Exercise details>
Look for the line with "Benschop – 32 tot" in the data below, then reproduce word for word that line and every line after it. Leave out all pictures and add nothing.

--------------------

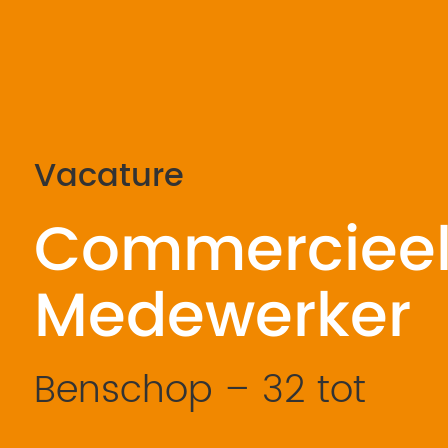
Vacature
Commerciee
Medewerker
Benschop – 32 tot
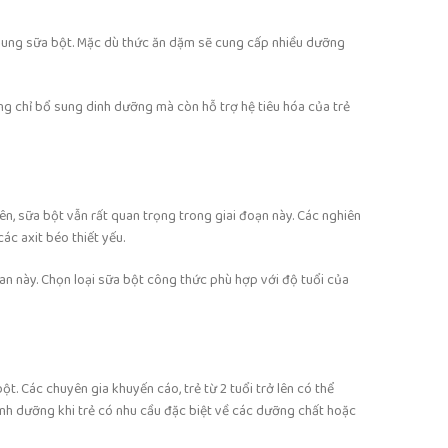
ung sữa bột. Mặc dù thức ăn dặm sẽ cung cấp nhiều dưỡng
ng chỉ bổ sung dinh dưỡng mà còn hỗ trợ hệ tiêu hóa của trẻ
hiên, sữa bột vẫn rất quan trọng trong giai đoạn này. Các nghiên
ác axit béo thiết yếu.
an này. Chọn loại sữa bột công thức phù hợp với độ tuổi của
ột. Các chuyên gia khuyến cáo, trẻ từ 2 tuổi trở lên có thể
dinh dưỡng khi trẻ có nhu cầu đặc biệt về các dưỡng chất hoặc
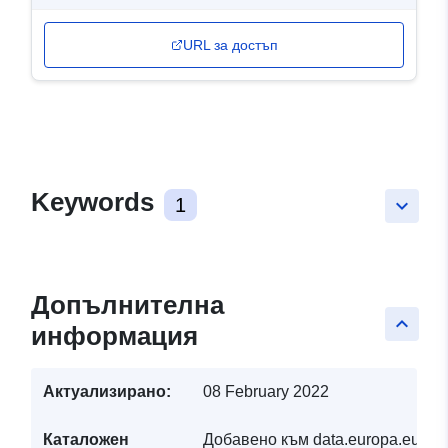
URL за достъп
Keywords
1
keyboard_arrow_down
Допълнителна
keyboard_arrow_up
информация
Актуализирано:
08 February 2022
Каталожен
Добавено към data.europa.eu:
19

--------------------

Answer section>
Benschop – 32 tot
ung sữa bột. Mặc dù thức ăn dặm sẽ cung cấp nhiều dưỡng
ng chỉ bổ sung dinh dưỡng mà còn hỗ trợ hệ tiêu hóa của trẻ
hiên, sữa bột vẫn rất quan trọng trong giai đoạn này. Các nghiên
ác axit béo thiết yếu.
an này. Chọn loại sữa bột công thức phù hợp với độ tuổi của
ột. Các chuyên gia khuyến cáo, trẻ từ 2 tuổi trở lên có thể
dinh dưỡng khi trẻ có nhu cầu đặc biệt về các dưỡng chất hoặc
URL за достъп
Keywords
1
keyboard_arrow_down
Допълнителна
keyboard_arrow_up
информация
Актуализирано:
08 February 2022
Каталожен
Добавено към data.europa.eu:
19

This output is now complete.